I just asked my CS friend, and he came up with the algorithm below. He doesn't have an account here (and apparently unwilling to create one), but I think his answer is worth sharing.
// We will find the best match in the minimax sense; we will minimize
// the maximum matching error among all pairs. Alpha maintains a
// lower bound on the maximum matching error. We will raise Alpha until
// we find a solution. We assume MatchError returns an L_1 error.
// This first part finds the set of all possible alphas (which are
// the pairwise errors between all elements larger than maxi-min
// error.
Alpha = 0
For all i:
min = Infinity
For all j > i:
AlphaSet.Insert(MatchError(i,j))
if MatchError(i,j) < min
min = MatchError(i,j)
If min > Alpha
Alpha = min
Remove all elements of AlphaSet smaller than Alpha
// This next part increases Alpha until we find a solution
While !AlphaSet.Empty()
Alpha = AlphaSet.RemoveSmallest()
sol = GetBoundedErrorSolution(Alpha)
If sol != nil
Return sol
// This is the definition of the helper function. It returns
// a solution with maximum matching error <= Alpha or nil if
// no such solution exists.
GetBoundedErrorSolution(Alpha) :=
MaxAssignments = 0
For all i:
ValidAssignments[i] = empty set;
For all j > i:
if MatchError <= Alpha
ValidAssignments[i].Insert(j)
ValidAssignments[j].Insert(i)
// ValidAssignments[i].Size() > 0 due to our choice of Alpha
// in the outer loop
If ValidAssignments[i].Size() > MaxAssignments
MaxAssignments = ValidAssignments[i].Size()
If MaxAssignments = 1
return ValidAssignments
Else
G = graph(ValidAssignments)
// G is an undirected graph whose vertices are all values of i
// and edges between vertices if they have match error less
// than or equal to Alpha
If G has a perfect matching
// Note that this part is NP-complete.
Return the matching
Else
Return nil
It relies on being able to compute a perfect matching of a graph, which is NP-complete, but at least it is reduced to a known problem. It is expected that the solution be NP-complete, but this is OK since in practice the size of the given lists are quite small. I'll wait around for a better answer for a few days, or for someone to expand on how to find the perfect matching in a reasonable way.

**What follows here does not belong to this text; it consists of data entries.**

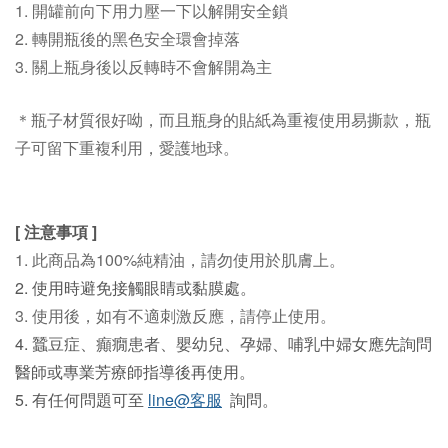
1. 開罐前向下用力壓一下以解開安全鎖
2. 轉開瓶後的黑色安全環會掉落
3. 關上瓶身後以反轉時不會解開為主
＊瓶子材質很好呦，而且瓶身的貼紙為重複使用易撕款，瓶
子可留下重複利用，愛護地球。
[ 注意事項
]
1. 此商品為100%純精油，請勿使用於肌膚上。
2. 使用時避免接觸眼睛或黏膜處。
3. 使用後，如有不適刺激反應，請停止使用。
4. 蠶豆症、癲癇患者、嬰幼兒、孕婦、哺乳中婦女應先詢問
醫師或專業芳療師指導後再使用。
5. 有任何問題可至
line@客服
詢問。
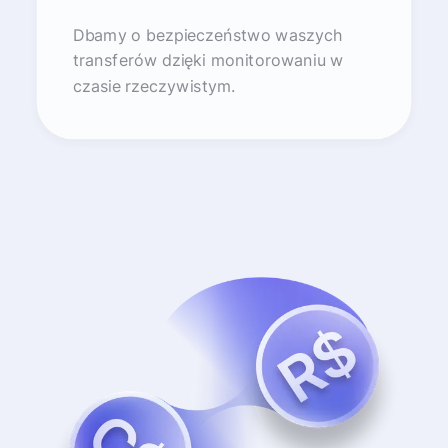
Dbamy o bezpieczeństwo waszych
transferów dzięki monitorowaniu w
czasie rzeczywistym.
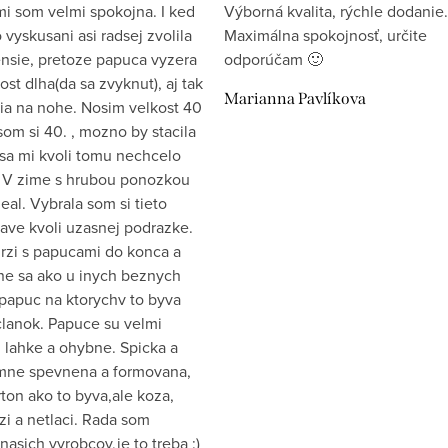
i som velmi spokojna. I ked
Výborná kvalita, rýchle dodanie.
vyskusani asi radsej zvolila
Maximálna spokojnosť, určite
ensie, pretoze papuca vyzera
odporúčam 🙂
st dlha(da sa zvyknut), aj tak
Marianna Pavlíkova
ia na nohe. Nosim velkost 40
som si 40. , mozno by stacila
 sa mi kvoli tomu nechcelo
 V zime s hrubou ponozkou
eal. Vybrala som si tieto
ave kvoli uzasnej podrazke.
drzi s papucami do konca a
e sa ako u inych beznych
papuc na ktorychv to byva
clanok. Papuce su velmi
 lahke a ohybne. Spicka a
emne spevnena a formovana,
ton ako to byva,ale koza,
zi a netlaci. Rada som
nasich vyrobcov,je to treba :)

You want to find j such that D(i)*D(j) = N(i)*N(j) {I assumed * is ordinary real multiplication}
assuming all N(i) are nonzero, let
Z(i) = D(i)/N(i).
Problem: find j, such that Z(i) = 1/Z(j).
Split set into positives and negatives and process separately.

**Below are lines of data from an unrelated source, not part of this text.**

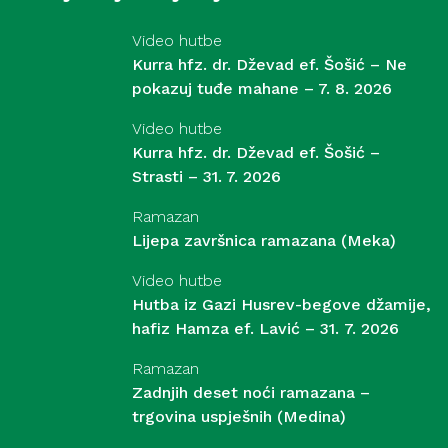
Video hutbe
Kurra hfz. dr. Dževad ef. Šošić – Ne
pokazuj tuđe mahane – 7. 8. 2026
Video hutbe
Kurra hfz. dr. Dževad ef. Šošić –
Strasti – 31. 7. 2026
Ramazan
Lijepa završnica ramazana (Meka)
Video hutbe
Hutba iz Gazi Husrev-begove džamije,
hafiz Hamza ef. Lavić – 31. 7. 2026
Ramazan
Zadnjih deset noći ramazana –
trgovina uspješnih (Medina)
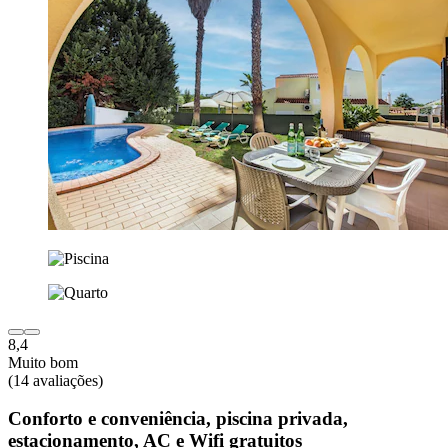
8,4
Muito bom
(14 avaliações)
Conforto e conveniência, piscina privada,
estacionamento, AC e Wifi gratuitos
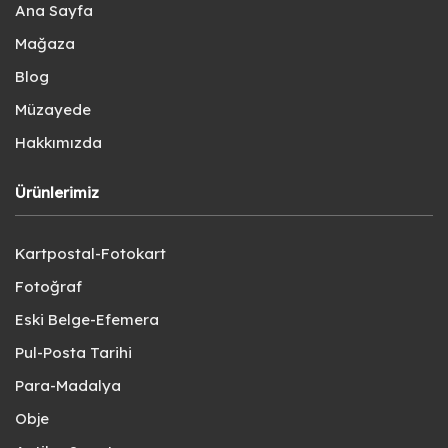
Ana Sayfa
Mağaza
Blog
Müzayede
Hakkımızda
Ürünlerimiz
Kartpostal-Fotokart
Fotoğraf
Eski Belge-Efemera
Pul-Posta Tarihi
Para-Madalya
Obje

take logs for clarity. z(i) = log Z(i).
Sort indirectly. Then in the sorted view you should have something like -5 -3 -1 +1 +3 +5, for example. Read off +/- pairs and that should give you the original indices.

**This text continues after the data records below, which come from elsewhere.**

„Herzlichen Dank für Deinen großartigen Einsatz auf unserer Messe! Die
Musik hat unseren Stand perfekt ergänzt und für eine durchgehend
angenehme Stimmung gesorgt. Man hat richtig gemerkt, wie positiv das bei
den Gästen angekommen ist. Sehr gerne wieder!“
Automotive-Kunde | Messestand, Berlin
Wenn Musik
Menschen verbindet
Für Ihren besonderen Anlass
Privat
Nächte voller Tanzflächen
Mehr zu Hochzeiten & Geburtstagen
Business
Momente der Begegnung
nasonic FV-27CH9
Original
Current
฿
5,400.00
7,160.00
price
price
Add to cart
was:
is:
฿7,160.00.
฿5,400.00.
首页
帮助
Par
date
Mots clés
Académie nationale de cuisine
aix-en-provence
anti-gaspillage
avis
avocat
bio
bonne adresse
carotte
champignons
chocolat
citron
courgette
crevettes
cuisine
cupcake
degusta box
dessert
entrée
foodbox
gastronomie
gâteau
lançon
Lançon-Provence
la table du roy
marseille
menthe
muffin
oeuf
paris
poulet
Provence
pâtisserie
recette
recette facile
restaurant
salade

Am I missing something, or is the problem easy?
Okay, I ended up using this ported Fortran code, where I simply specify the dense upper triangular distance matrix using:
complex_t num = N[i]*N[j] - D[i]*D[j];
complex_t den1 = N[j]*D[i];
complex_t den2 = N[i]*D[j];
if(std::abs(den1) < std::abs(den2)){
costs[j*(j-1)/2+i] = std::abs(-num/den2);
}else if(std::abs(den1) == 0){
costs[j*(j-1)/2+i] = std::sqrt(std::numeric_limits<double>::max());
}else{
costs[j*(j-1)/2+i] = std::abs(num/den1);
}
This works great and is fast enough for my purposes.
You should be able to sort the (D[i],N[i]) pairs. You don't need to divide by zero -- you can just multiply out, as follows:
bool order(i,j) {
float ni= N[i]; float di= D[i];
if(di<0) { di*=-1; ni*=-1; }
float nj= N[j]; float dj= D[j];
if(dj<0) { dj*=-1; nj*=-1; }
return ni*dj < nj*di;
}
Then, scan the sorted list to find two separation points: (N == D) and (N == -D); you can start matching reciprocal pairs from there, using:
abs(D[i]*D[j]-N[i]*N[j])<epsilon
as a validity check. Leave the (N == 0) and (D == 0) points for last; it doesn't matter whether you consider them negative or positive, as they will all match with each other.
edit: alternately, you could just handle (N==0) and (D==0) cases separately, removing them from the list. Then, you can use (N[i]/D[i]) to sort the rest of the indices. You still might want to start at 1.0 and -1.0, to make sure you can match near-zero cases with exactly-zero cases.